Your Questions About Home Window Film Reviews

John asks…

iMac vs Vista – Which should I get !?

I wanted to know if anyone know’s of any websites with GOOD reviews of WINDOWS to MAC users

I have a Dell Vista PC, but I like the look of the iMac – I plan on getting one soon !! (But they are VERY expensive)

I don’t edit photos, films… music or anything else – I don’t play many games either, the game I play is The Sims 2 (Which I haven’t played in a while) Usual I use Yahoo Messenger…and Social IM networks as well as LISTERN to music, and store Photos
some time’s do my home-work there also (But you can buy Word for it I’ve seen)

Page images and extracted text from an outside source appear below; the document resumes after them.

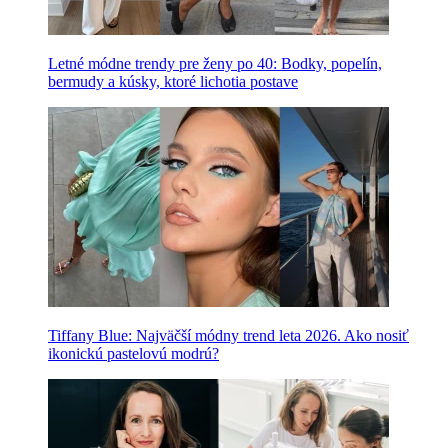
Letné módne trendy pre ženy po 40: Bodky, popelín,
bermudy a kúsky, ktoré lichotia postave
Tiffany Blue: Najväčší módny trend leta 2026. Ako nosiť
ikonickú pastelovú modrú?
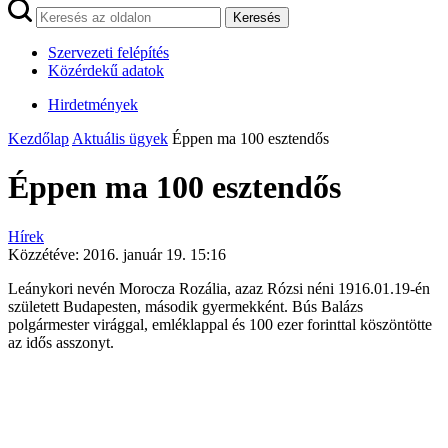
Keresés
Szervezeti felépítés
Közérdekű adatok
Hirdetmények
Kezdőlap
Aktuális ügyek
Éppen ma 100 esztendős
Éppen ma 100 esztendős
Hírek
Közzétéve:
2016. január 19. 15:16
Leánykori nevén Morocza Rozália, azaz Rózsi néni 1916.01.19-én
született Budapesten, második gyermekként. Bús Balázs
polgármester virággal, emléklappal és 100 ezer forinttal köszöntötte
az idős asszonyt.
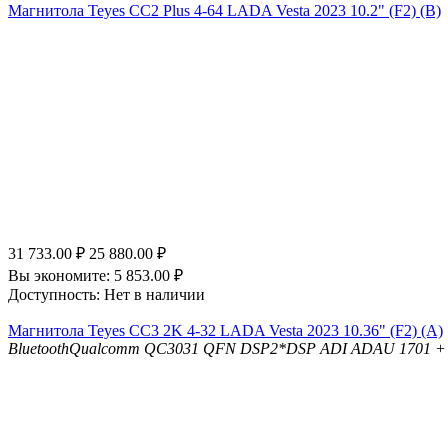
Магнитола Teyes CC2 Plus 4-64 LADA Vesta 2023 10.2" (F2) (B)
31 733.00
₽
25 880.00
₽
Вы экономите:
5 853.00
₽
Доступность:
Нет в наличии
Магнитола Teyes CC3 2K 4-32 LADA Vesta 2023 10.36" (F2) (A)
Bluetooth
Qualcomm QC3031 QFN
DSP
2*DSP ADI ADAU 1701 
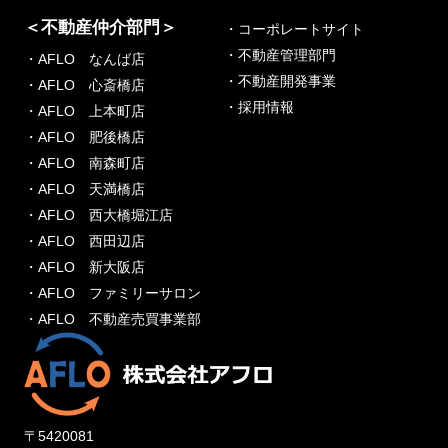
＜不動産仲介部門＞
・コーポレートサイト
・不動産管理部門
・AFLO なんば店
・不動産開発事業
・AFLO 心斎橋店
・採用情報
・AFLO 上本町店
・AFLO 肥後橋店
・AFLO 南森町店
・AFLO 天満橋店
・AFLO 西大橋堀江店
・AFLO 西田辺店
・AFLO 新大阪店
・AFLO ファミリーサロン
・AFLO 不動産売買事業部
〒5420081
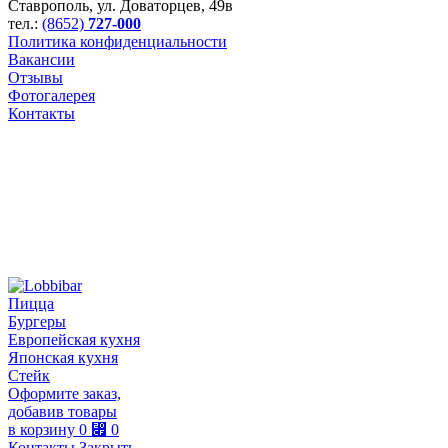
Ставрополь
,
ул. Доваторцев, 49в
тел.:
(8652)
727-000
Политика конфиденциальности
Вакансии
Отзывы
Фотогалерея
Контакты
Пицца
Бургеры
Европейская кухня
Японская кухня
Стейк
Оформите заказ,
добавив товары
в корзину
0
⃏
0
Контакты
Закрыть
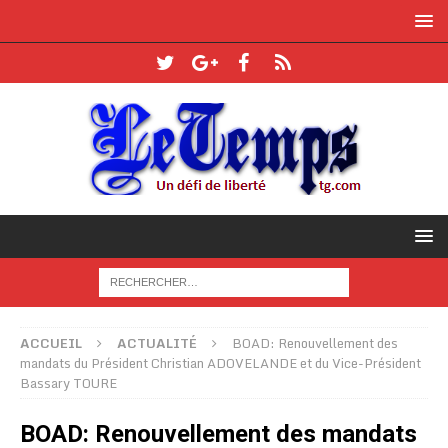
ACCUEIL
ACTUALITÉ
BOAD: Renouvellement des
mandats du Président Christian ADOVELANDE et du Vice-Président
Bassary TOURE
BOAD: Renouvellement des mandats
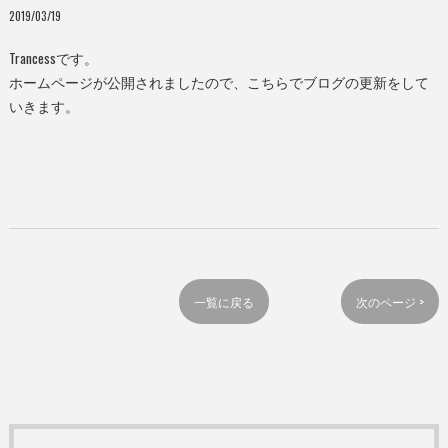
2019/03/19
Trancessです。
ホームページが公開されましたので、こちらでブログの更新をして
いきます。
一覧に戻る
次のページ >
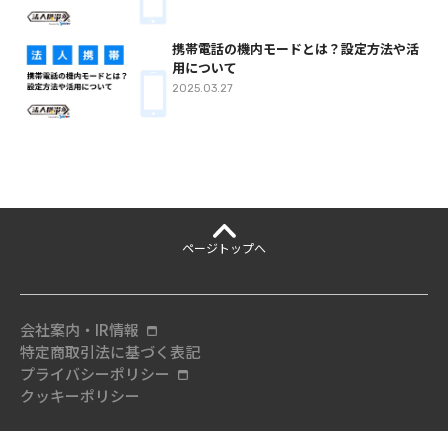
携帯電話の機内モードとは？設定方法や活
用について
2025.03.27
ページ
トップへ
会社案内・IR情報
特定商取引法に基づく表記
プライバシーポリシー
クッキーポリシー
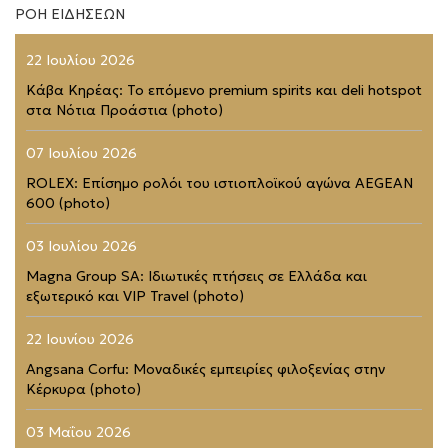
ΡΟΗ ΕΙΔΗΣΕΩΝ
22 Ιουλίου 2026
Κάβα Κηρέας: Το επόμενο premium spirits και deli hotspot
στα Νότια Προάστια (photo)
07 Ιουλίου 2026
ROLEX: Επίσημο ρολόι του ιστιοπλοϊκού αγώνα AEGEAN
600 (photo)
03 Ιουλίου 2026
Magna Group SA: Ιδιωτικές πτήσεις σε Ελλάδα και
εξωτερικό και VIP Travel (photo)
22 Ιουνίου 2026
Angsana Corfu: Μοναδικές εμπειρίες φιλοξενίας στην
Κέρκυρα (photo)
03 Μαΐου 2026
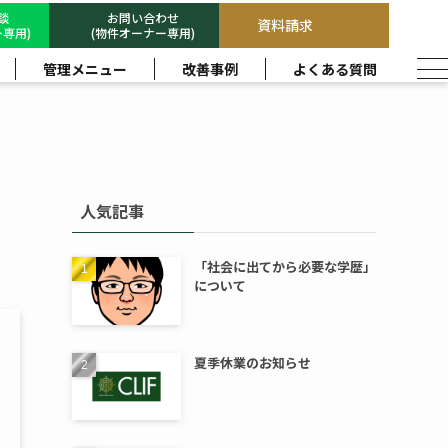
相談
お問い合わせ
資料請求
専用)
(物件オーナー専用)
管理メニュー
改善事例
よくある質問
人気記事
「社会に出てから必要な学歴」
について
夏季休業のお知らせ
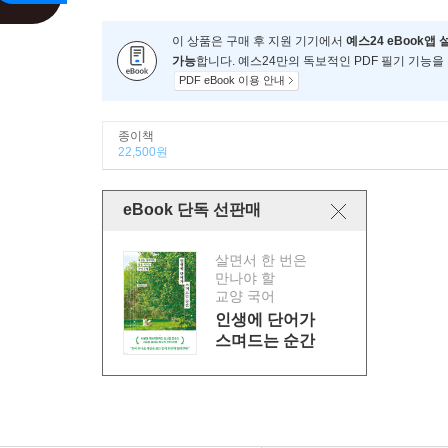
이 상품은 구매 후 지원 기기에서
예스24 eBook앱 
가능
합니다. 예스24만의 독보적인 PDF 필기 기능을
PDF eBook 이용 안내
종이책
22,500원
eBook 단독 선판매
살면서 한 번은
만나야 할
교양 국어
인생에 단어가
스며드는 순간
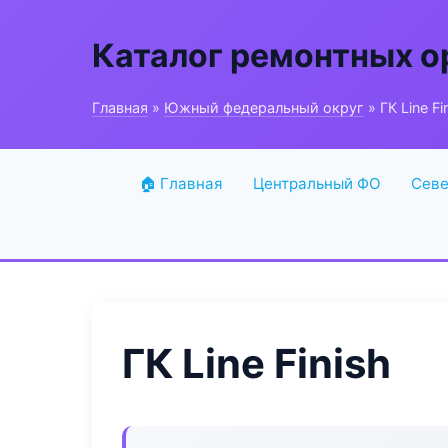
Каталог ремонтных о
Главная
»
Южный федеральный округ
» ГК Line Fi
🏠 Главная
Центральный ФО
Севе
ГК Line Finish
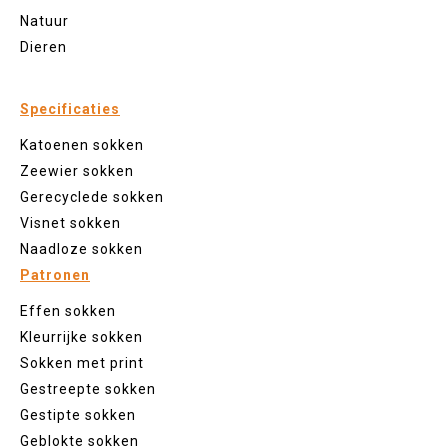
Natuur
Dieren
Specificaties
Katoenen sokken
Zeewier sokken
Gerecyclede sokken
Visnet sokken
Naadloze sokken
Patronen
Effen sokken
Kleurrijke sokken
Sokken met print
Gestreepte sokken
Gestipte sokken
Geblokte sokken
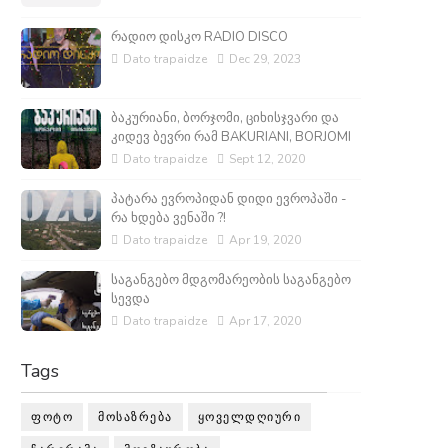
რადიო დისკო RADIO DISCO
Dato trapaidze
Dec 29, 2023
ბაკურიანი, ბორჯომი, ციხისჯვარი და
კიდევ ბევრი რამ BAKURIANI, BORJOMI
Dato trapaidze
Sept 12, 2020
პატარა ევროპიდან დიდი ევროპაში -
რა ხდება ვენაში ?!
Dato trapaidze
Apr 19, 2020
საგანგებო მდგომარეობის საგანგებო
სევდა
Dato trapaidze
Apr 17, 2020
Tags
ᲤᲝᲢᲝ
ᲛᲝᲡᲐᲖᲠᲔᲑᲐ
ᲧᲝᲕᲔᲚᲓᲦᲘᲣᲠᲘ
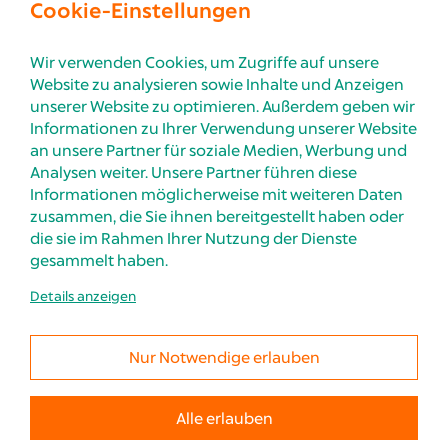
Cookie-Einstellungen
Wir verwenden Cookies, um Zugriffe auf unsere
Nach Oben
Website zu analysieren sowie Inhalte und Anzeigen
unserer Website zu optimieren. Außerdem geben wir
Informationen zu Ihrer Verwendung unserer Website
an unsere Partner für soziale Medien, Werbung und
Analysen weiter. Unsere Partner führen diese
Informationen möglicherweise mit weiteren Daten
zusammen, die Sie ihnen bereitgestellt haben oder
die sie im Rahmen Ihrer Nutzung der Dienste
gesammelt haben.
Details anzeigen
AFB GMBH
IMPRESSUM
KAISTR. 13
ERSTINFORMATION
40221 DÜSSELDORF
Nur Notwendige erlauben
DATENSCHUTZHINWEISE
T
+49 211 4936565
M
INFO[AT]AFB24.DE
Alle erlauben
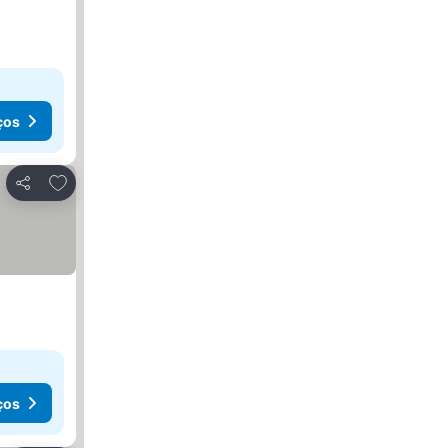
ços
Adicionar aos favoritos
Partilhar
ços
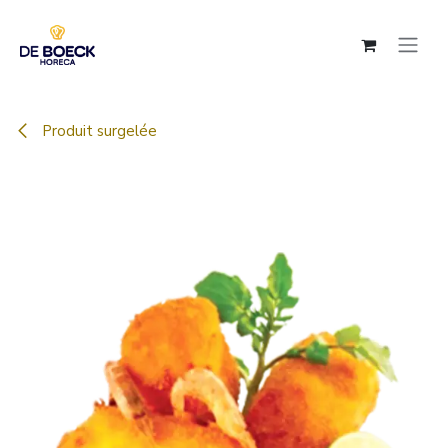
Se rendre au contenu
Produit surgelée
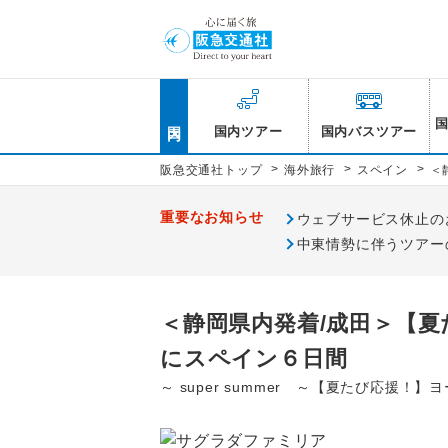
国内
国内ツアー
国内バスツアー
>
>
>
阪急交通社トップ
海外旅行
スペイン
＜
重要なお知らせ
ウェブサービス休止のお知
中東情勢に伴うツアー
＜静岡県内発着/成田＞【
にスペイン６日間
～ super summer ～【夏たび応援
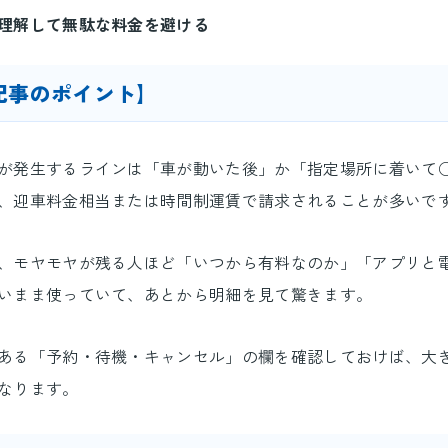
理解して無駄な料金を避ける
記事のポイント】
が発生するラインは「車が動いた後」か「指定場所に着いて
、迎車料金相当または時間制運賃で請求されることが多いで
、モヤモヤが残る人ほど「いつから有料なのか」「アプリと
いまま使っていて、あとから明細を見て驚きます。
ある「予約・待機・キャンセル」の欄を確認しておけば、大
なります。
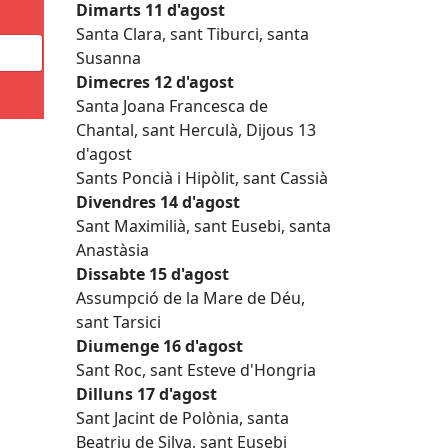
Dimarts 11 d'agost
Santa Clara, sant Tiburci, santa
Susanna
Dimecres 12 d'agost
Santa Joana Francesca de
Chantal, sant Herculà, Dijous 13
d'agost
Sants Poncià i Hipòlit, sant Cassià
Divendres 14 d'agost
Sant Maximilià, sant Eusebi, santa
Anastàsia
Dissabte 15 d'agost
Assumpció de la Mare de Déu,
sant Tarsici
Diumenge 16 d'agost
Sant Roc, sant Esteve d'Hongria
Dilluns 17 d'agost
Sant Jacint de Polònia, santa
Beatriu de Silva, sant Eusebi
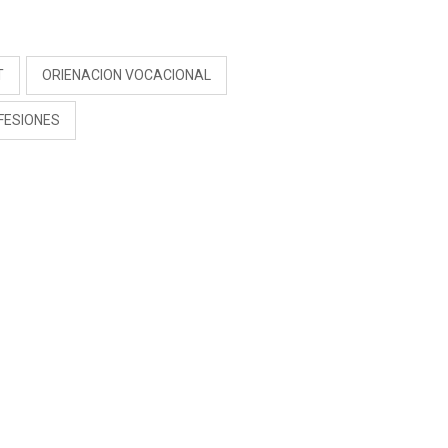
S
T
ORIENACION VOCACIONAL
FESIONES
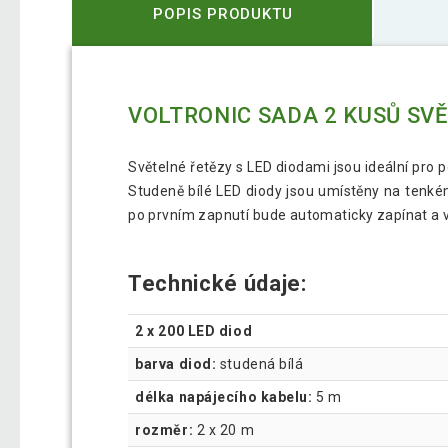
POPIS PRODUKTU
VOLTRONIC SADA 2 KUSŮ SVĚ
Světelné řetězy s LED diodami jsou ideální pro 
Studeně bílé LED diody jsou umístěny na tenkém
po prvním zapnutí bude automaticky zapínat a vy
Technické údaje:
2 x 200 LED diod
barva diod:
studená bílá
délka napájecího kabelu:
5 m
rozměr:
2 x 20 m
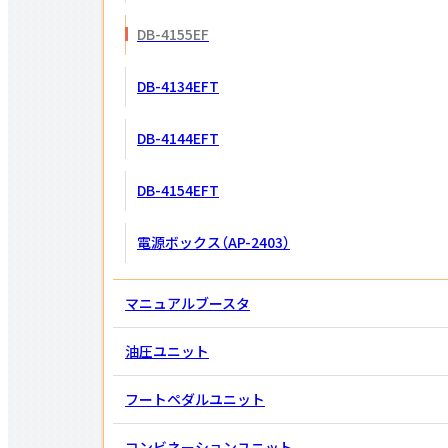
DB-4155EF
DB-4134EFT
DB-4144EFT
DB-4154EFT
電源ボックス（AP-2403）
マニュアルブースタ
油圧ユニット
フートペダル
ユニット
コンビネーション
ユニット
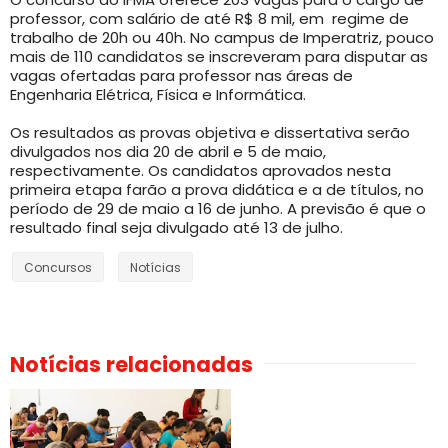
professor, com salário de até R$ 8 mil, em regime de
trabalho de 20h ou 40h. No campus de Imperatriz, pouco
mais de 110 candidatos se inscreveram para disputar as
vagas ofertadas para professor nas áreas de
Engenharia Elétrica, Física e Informática.
Os resultados as provas objetiva e dissertativa serão
divulgados nos dia 20 de abril e 5 de maio,
respectivamente. Os candidatos aprovados nesta
primeira etapa farão a prova didática e a de títulos, no
período de 29 de maio a 16 de junho. A previsão é que o
resultado final seja divulgado até 13 de julho.
Concursos
Notícias
Notícias relacionadas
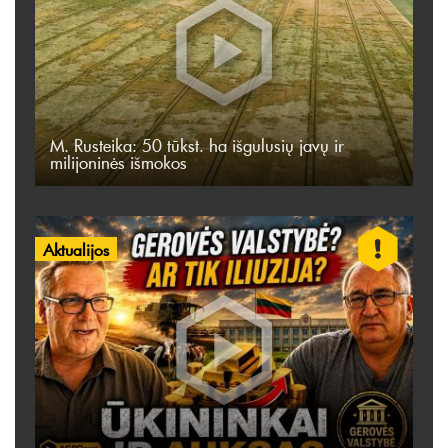
M. Rusteika: 50 tūkst. ha išgulusių javų ir
milijoninės išmokos
Aktualijos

I’ve never used a Mac, we have them in College but I don’t have the “access rights” so it load’s with XP for me, via the Boot camp

So if anyone has done the move from a PC to a Mac, or know’s of any sites- can you share them here and direct me in the right direction

Thanks !

mariok answers:

Oh, u getting a mac? Woo hoo!! Hhaa… U can just go on the apple.com website and they the things u should know when u do this type of transition….. They have video tutorials and stuff like that….. U can plan the sims 2 on a mac u just have to get the one for mac…

Thomas asks…

Why has life changed like this……

This is one guy’s review of the 1993 movie “Falling Down”:
“This is one of the most haunting films I have ever seen. I saw it only once, when it was first released, and I both loved it and hated it, but I can’t forget it. It affected me so strongly because I am a middle aged, white, defense engineer, in Los Angeles. Judging by the other reviews , people see different things in it. But to me it was the only film I have ever seen that expresses the frustration of us who grew up in the 50′s and 60′s in nice clean middle class neighborhoods thinking that someday we would live just like the Cleavers in a beautiful house in a neighborhood with trees and lawns, and then we grow up and get a job and suddenly find ourselves in a congested, smoggy, paved over place like Los Angeles where we are the minority race. Now I know people will immediately think “racist!” But what I am talking about is just the shock of such a rapid change in society in one generation. I think anyone of any race in any country would feel the same if their country changed so rapidly.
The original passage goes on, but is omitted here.